Sarah Jessica Parker as Carrie Bradshaw in And Just Like That
Sarah Jessica Parker as Carrie Bradshaw in And Just Like That (Photo: Craig Blankenhorn / HBO Max)

But what of her books? We get glimpses of them around both the apartment she and Big share and her old place, as a reminder that she’s a successful author. In the premiere, Big asks if she’s working on something for her next book, so presumably she still has a publisher. And yet, we’re told that one of the primary reasons that Carrie is no longer in touch with Samantha has to do with the fact that she ended their professional relationship. “Because of, you know, what the book business is now, it just didn’t make sense for me to keep her on as a publicist,” she reminds Miranda in the same episode. What the book business is now? What is the book business now? Can bestselling author Carrie Bradshaw’s brand of pithy ’90s consumerist chick lit really have gone out of fashion?!
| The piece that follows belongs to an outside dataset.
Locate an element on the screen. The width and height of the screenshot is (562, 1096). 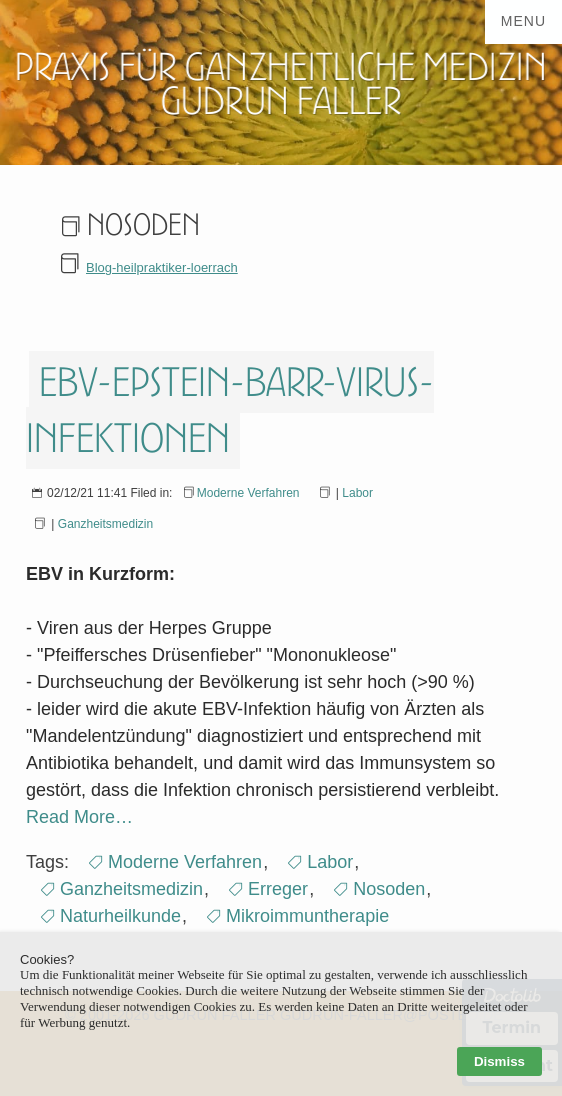 Ganzheitsmedizin is located at coordinates (105, 524).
Of course, Carrie isn’t the only character on And Just Like That going through a career change. Miranda, we’re told, left corporate law to get her Master’s in Human Rights, a development that, while it may feel a little white-guilty, makes sense and is a welcome change for the character. Miranda is absolutely the type of woman who could have conceivably grown disenchanted with her own brand of ’90s lean-in feminism and shifted into post-Trump pink pussy hat mode. It brings the character into the present moment in a believable, relatable way.
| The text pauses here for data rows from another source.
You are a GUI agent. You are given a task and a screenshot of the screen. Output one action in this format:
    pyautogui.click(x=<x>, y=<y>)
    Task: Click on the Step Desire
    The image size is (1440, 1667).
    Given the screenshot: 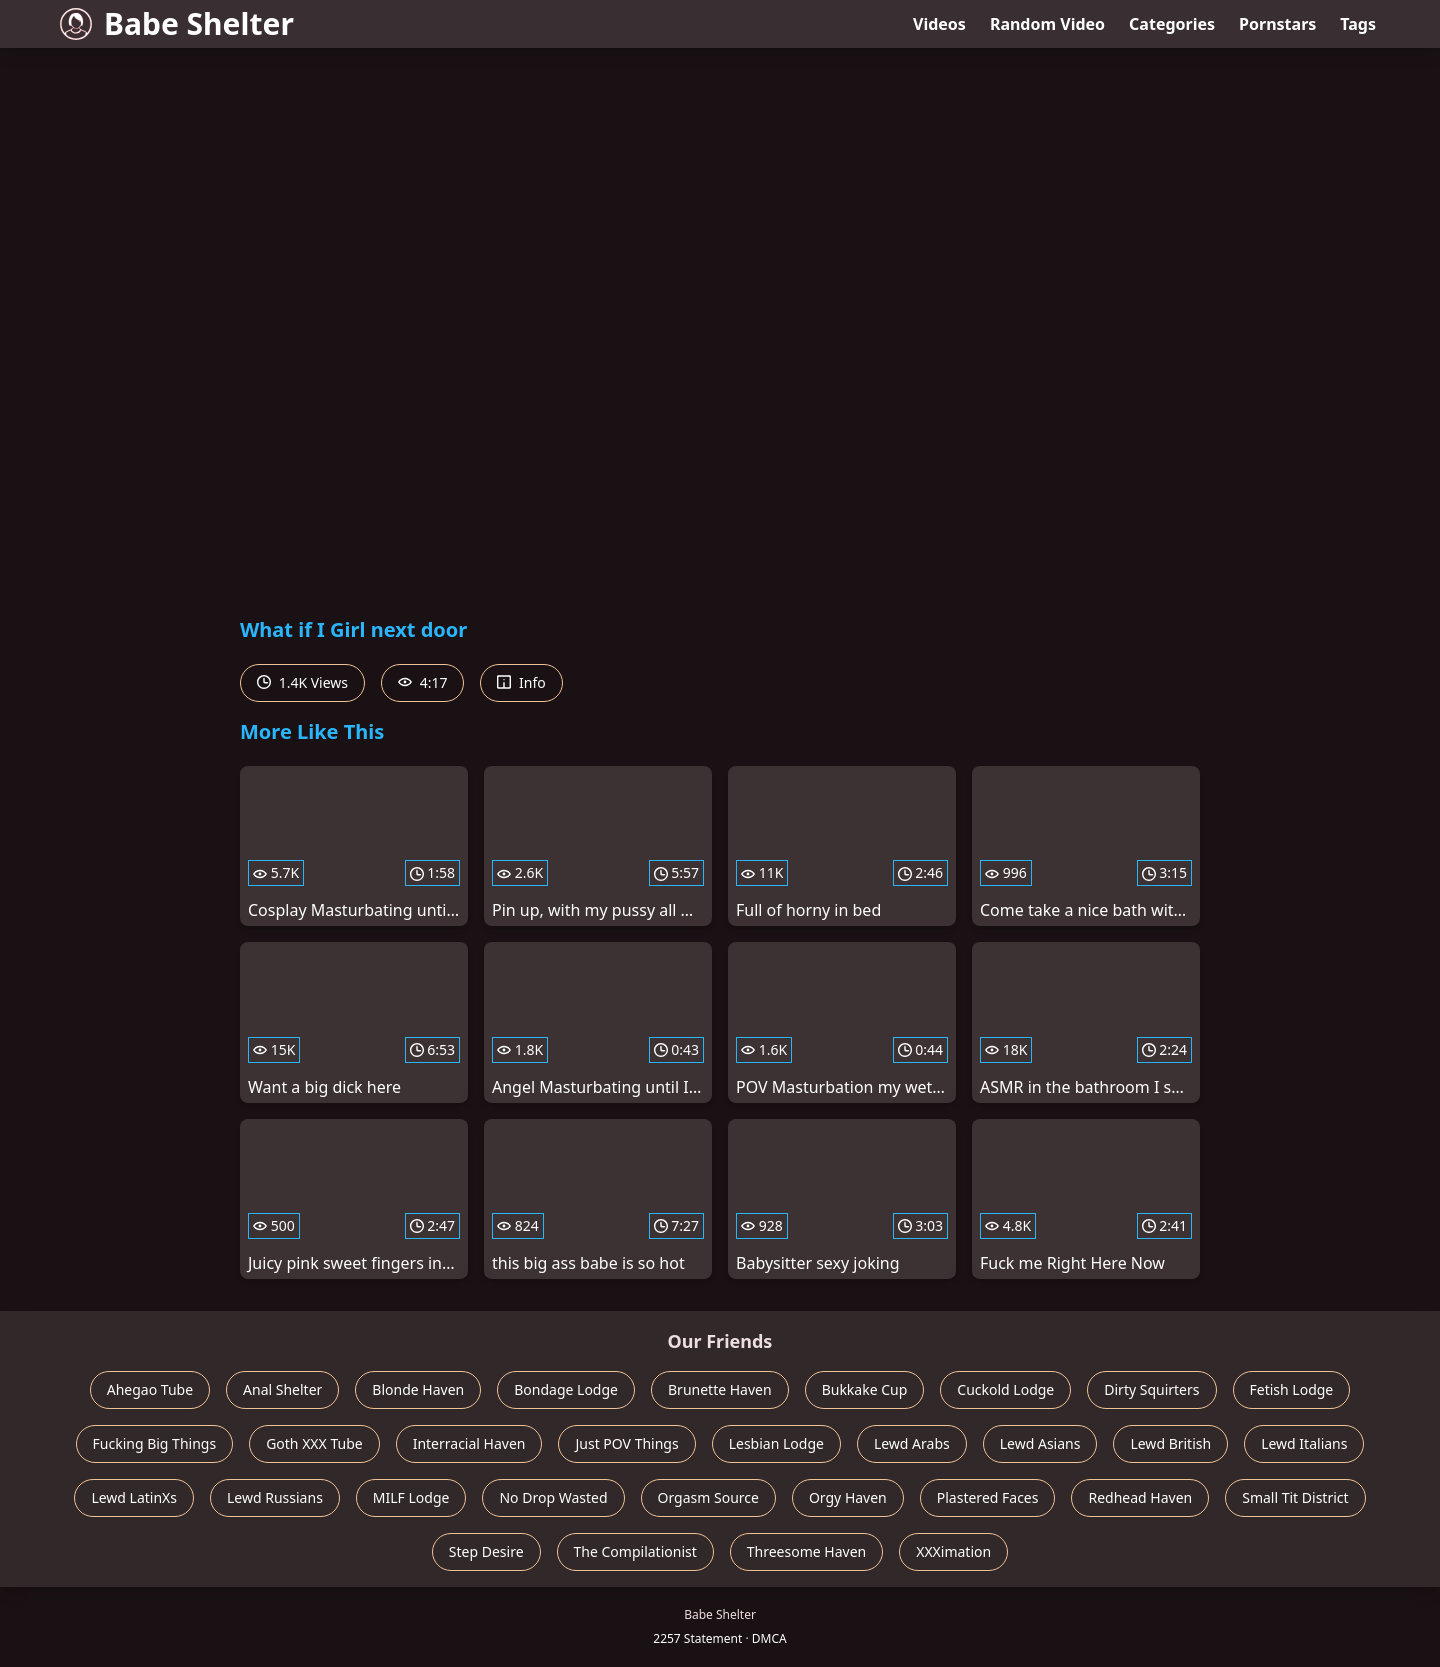 What is the action you would take?
    pyautogui.click(x=486, y=1551)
Cynthia Nixon in <i>And Just Like That</i>
Cynthia Nixon in And Just Like That (Photo: Craig Blankenhorn / HBO Max)

Similarly, a shift away from writing does make a certain amount of sense for Carrie. It goes without saying that the world of And Just Like That is very different from the world of Sex and the City. When the original show was in its prime, there was still a plethora of alt-weeklies published in New York, in addition to the city’s major newspapers, where a writer like Carrie might pitch stories or even hold a staff position. It was the beginning of the blog boom, when it was still possible to land a book deal based on a popular LiveJournal or whatever. But those days are gone. One imagines that the New York Star, the fictional paper in which Carrie’s column ran, has folded. The kids these days are on TikTok, and the young writers who came to New York in the aughts to forge a career in journalism or literary nonfiction have moved on to more lucrative marketing or PR gigs and maybe maintain a Substack on the side. Even Candace Bushnell, the real-life Carrie, has branched out, briefly hosting a satellite radio show and, more recently, starring in a one-woman show Off-Broadway. It makes sense that Carrie’s career would look very different now than it did in 2004.

But while Miranda’s career transition corrects for some of the character’s qualities that haven’t aged particularly well, Carrie’s plays into some of her more unfortunate characteristics. The perception that, despite all her protestations to the contrary, she was never a serious writer, for instance; that her column and her pink jacketed books were just something fun that she did between brunches and shopping trips, a way to monetize her social life. At this point in the character’s arch, Carrie is essentially a wealthy woman of leisure. It’s a development that, while believable, feels out of touch with the scrappy, thoughtful version of the character we came to love in Sex and the City as well as with the current cultural and political mood.